Stored entries
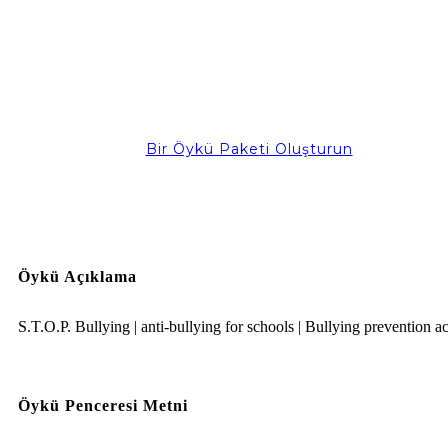
Bir Öykü Paketi Oluşturun
Öykü Açıklama
S.T.O.P. Bullying | anti-bullying for schools | Bullying prevention act
Öykü Penceresi Metni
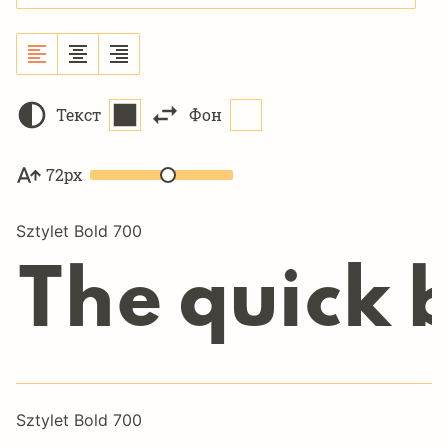
Текст
Фон
72px
Sztylet Bold 700
The quick 
Sztylet Bold 700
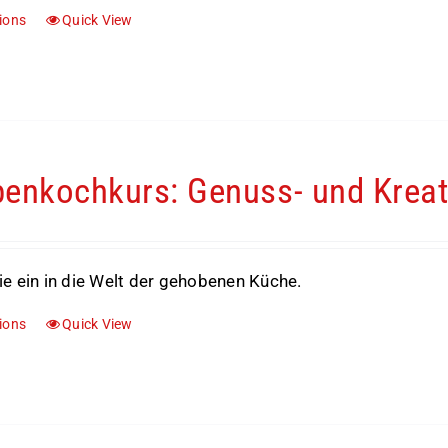
tions
Quick View
enkochkurs: Genuss- und Kreat
e ein in die Welt der gehobenen Küche.
tions
Quick View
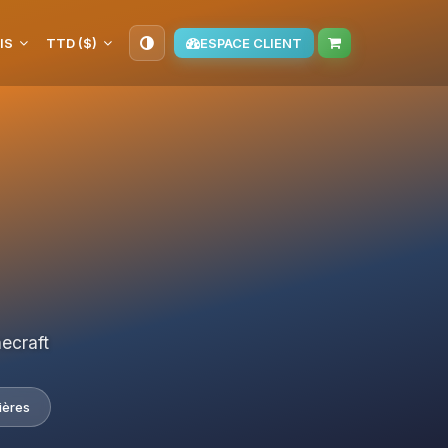
IS
TTD ($)
ESPACE CLIENT
ecraft
ières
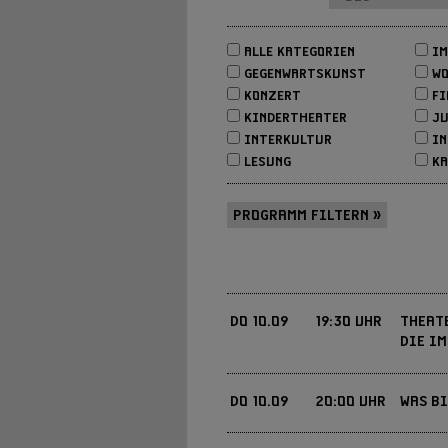
ALLE KATEGORIEN
IM
GEGENWARTSKUNST
WO
KONZERT
FI
KINDERTHEATER
JU
INTERKULTUR
IN
LESUNG
KA
PROGRAMM FILTERN »
DO
10.09
19:30 UHR
THEATE
DIE I
DO
10.09
20:00 UHR
WAS B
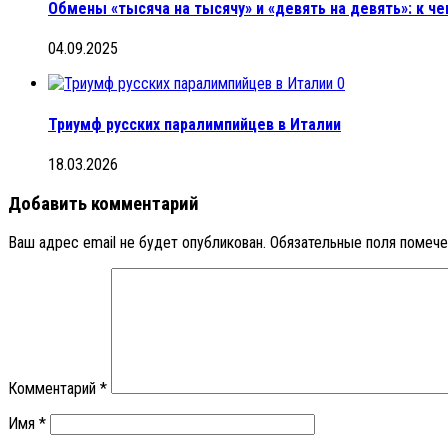
Обмены «тысяча на тысячу» и «девять на девять»: к че
04.09.2025
0
Триумф русских паралимпийцев в Италии
18.03.2026
Добавить комментарий
Ваш адрес email не будет опубликован.
Обязательные поля помеч
Комментарий
*
Имя
*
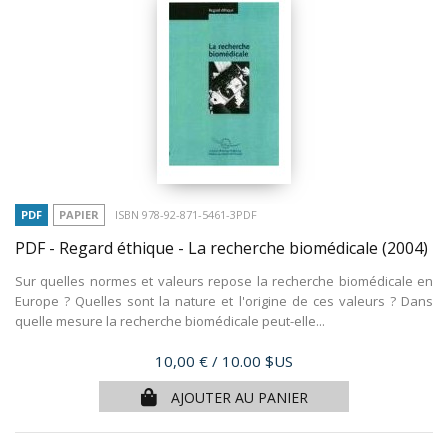
PDF
PAPIER
ISBN 978-92-871-5461-3PDF
PDF - Regard éthique - La recherche biomédicale
(2004)
Sur quelles normes et valeurs repose la recherche biomédicale en
Europe ? Quelles sont la nature et l'origine de ces valeurs ? Dans
quelle mesure la recherche biomédicale peut-elle...
Prix
10,00 €
/ 10.00 $US
AJOUTER AU PANIER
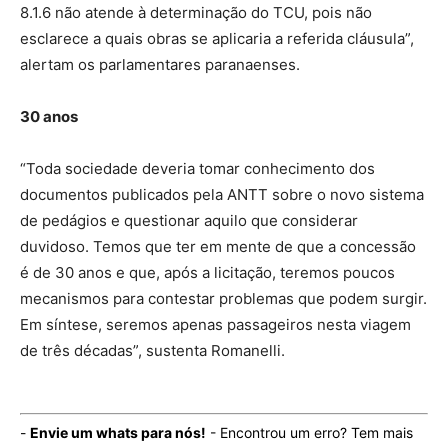
8.1.6 não atende à determinação do TCU, pois não
esclarece a quais obras se aplicaria a referida cláusula”,
alertam os parlamentares paranaenses.
30 anos
“Toda sociedade deveria tomar conhecimento dos
documentos publicados pela ANTT sobre o novo sistema
de pedágios e questionar aquilo que considerar
duvidoso. Temos que ter em mente de que a concessão
é de 30 anos e que, após a licitação, teremos poucos
mecanismos para contestar problemas que podem surgir.
Em síntese, seremos apenas passageiros nesta viagem
de três décadas”, sustenta Romanelli.
-
Envie um whats para nós!
- Encontrou um erro? Tem mais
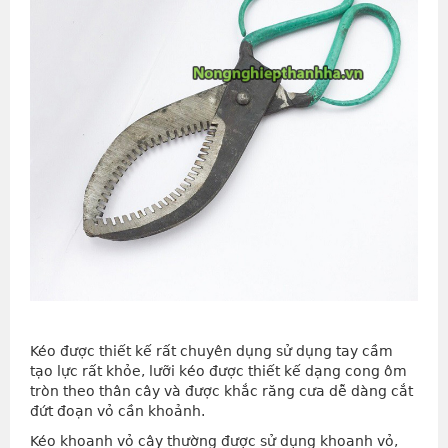
Kéo được thiết kế rất chuyên dụng sử dụng tay cầm
tạo lực rất khỏe, lưỡi kéo được thiết kế dạng cong ôm
tròn theo thân cây và được khắc răng cưa dễ dàng cắt
đứt đoạn vỏ cần khoảnh.
Kéo khoanh vỏ cây thường được sử dụng khoanh vỏ,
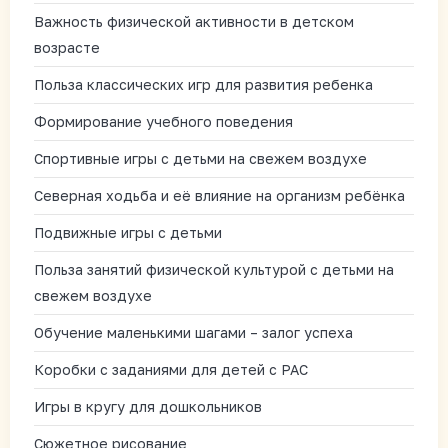
Важность физической активности в детском
возрасте
Польза классических игр для развития ребенка
Формирование учебного поведения
Спортивные игры с детьми на свежем воздухе
Северная ходьба и её влияние на организм ребёнка
Подвижные игры с детьми
Польза занятий физической культурой с детьми на
свежем воздухе
Обучение маленькими шагами – залог успеха
Коробки с заданиями для детей с РАС
Игры в кругу для дошкольников
Сюжетное рисование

> **Exercise objective**: Drop the images and quote the entries word for word.

> **Exercise response**:
Bir Öykü Paketi Oluşturun
Öykü Açıklama
S.T.O.P. Bullying | anti-bullying for schools | Bullying prevention act
Öykü Penceresi Metni
Текст
Фон
72px
Sztylet Bold 700
The quick 
Sztylet Bold 700
tions
Quick View
enkochkurs: Genuss- und Kreat
e ein in die Welt der gehobenen Küche.
tions
Quick View
IS
TTD ($)
ESPACE CLIENT
ecraft
ières
ALLE KATEGORIEN
IM
GEGENWARTSKUNST
WO
KONZERT
FI
KINDERTHEATER
JU
INTERKULTUR
IN
LESUNG
KA
PROGRAMM FILTERN »
DO
10.09
19:30 UHR
THEATE
DIE I
DO
10.09
20:00 UHR
WAS B
Обмены «тысяча на тысячу» и «девять на девять»: к че
04.09.2025
0
Триумф русских паралимпийцев в Италии
18.03.2026
Добавить комментарий
Ваш адрес email не будет опубликован.
Обязательные поля помеч
Комментарий
*
Имя
*
PDF
PAPIER
ISBN 978-92-871-5461-3PDF
PDF - Regard éthique - La recherche biomédicale
(2004)
Sur quelles normes et valeurs repose la recherche biomédicale en
Europe ? Quelles sont la nature et l'origine de ces valeurs ? Dans
quelle mesure la recherche biomédicale peut-elle...
Prix
10,00 €
/ 10.00 $US
AJOUTER AU PANIER
8.1.6 não atende à determinação do TCU, pois não
esclarece a quais obras se aplicaria a referida cláusula”,
alertam os parlamentares paranaenses.
30 anos
“Toda sociedade deveria tomar conhecimento dos
documentos publicados pela ANTT sobre o novo sistema
de pedágios e questionar aquilo que considerar
duvidoso. Temos que ter em mente de que a concessão
é de 30 anos e que, após a licitação, teremos poucos
mecanismos para contestar problemas que podem surgir.
Em síntese, seremos apenas passageiros nesta viagem
de três décadas”, sustenta Romanelli.
-
Envie um whats para nós!
- Encontrou um erro? Tem mais
Kéo được thiết kế rất chuyên dụng sử dụng tay cầm
tạo lực rất khỏe, lưỡi kéo được thiết kế dạng cong ôm
tròn theo thân cây và được khắc răng cưa dễ dàng cắt
đứt đoạn vỏ cần khoảnh.
Kéo khoanh vỏ cây thường được sử dụng khoanh vỏ,
Важность физической активности в детском
возрасте
Польза классических игр для развития ребенка
Формирование учебного поведения
Спортивные игры с детьми на свежем воздухе
Северная ходьба и её влияние на организм ребёнка
Подвижные игры с детьми
Польза занятий физической культурой с детьми на
свежем воздухе
Обучение маленькими шагами – залог успеха
Коробки с заданиями для детей с РАС
Игры в кругу для дошкольников
Сюжетное рисование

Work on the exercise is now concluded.